National Chocolate Day, celebrated each October 28, is nothing short of  a special tribute to mankind’s greatest culinary invention. Chocolate can enhance even the most luxurious dessert items. On the other hand, you can get your fix from a simple candy bar. Hint: Try for chocolate with a  “high cacao” percentage and low added sugar.

  • 5th Century – Aztecs loved their newly discovered liquid chocolate to the extent that they believed Quetzalcoatl, the god of wisdom, literally bestowed it upon them.
  • 13th Century – Taking the love of chocolate to the next level, Aztecs use cacao beans as a currency.
  • 16th Century – Once chocolate turned sweet — in 16th-century Europe — the masses caught on and turned chocolate into a powerhouse treat.
  • 1609 – As the love for chocolate increases in Europe, a book is published in Mexico that is dedicated entirely to chocolate, “Libro en el cual se trata del chocolate
  • 1765 – The first chocolate factory opened in the US. Dr. James Baker and John Hannon start a chocolate factory in Massachusetts
  • 1828 – Dutch chemist Coenraad Van Houten invented a hydraulic press that could separate the cocoa butter from the cacao, thereby producing a powder. This led to the first chocolate confections
  • 1847 – The first modern chocolate bar was created by Joseph Fry in 1847 after he discovered that he could create a moldable chocolate paste.

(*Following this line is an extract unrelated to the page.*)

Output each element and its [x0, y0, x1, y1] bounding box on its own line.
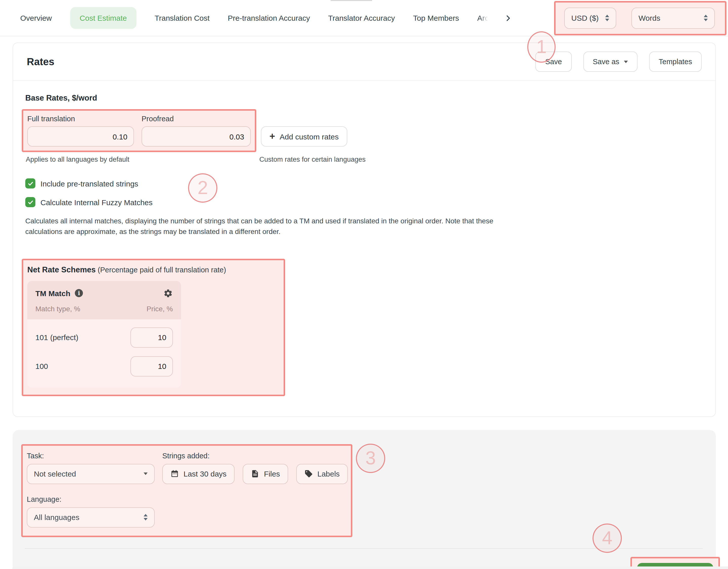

  • 1868 – Cadbury started in England
  • 1875 – Swiss chocolatier Daniel Peter joins forces with M. Henri Nestlé, then a baby food manufacturer who had invented a milk-condensation process. Together they found a way to bring milk chocolate onto the market. They would go on to form the Nestlé company.
  • 1907 – Milton Hershey builds a park to create a more pleasant environment for workers and residents — striving to rise above typical factory towns of the time. The original main buildings, including a rustic bandstand and pavilion, serve as a stage for vaudeville and theatre productions.
  • 1938 – Wakefield’s cookbook includes the recipe for the ‘Toll House Chocolate Crunch Cookie.’
  • Chocolate is technically a vegetable. Chocolate comes from the cacao bean, which grows on the cacao tree.
  • As it contains no cocoa solids, white chocolate isn’t chocolate.
  • Chocolate helps you lose weight. A study revealed that ingestion of dark chocolate prior to eating at an all-you-can-eat buffet triggered a 17% lower calorie intake for participants! It’s all about the sugar.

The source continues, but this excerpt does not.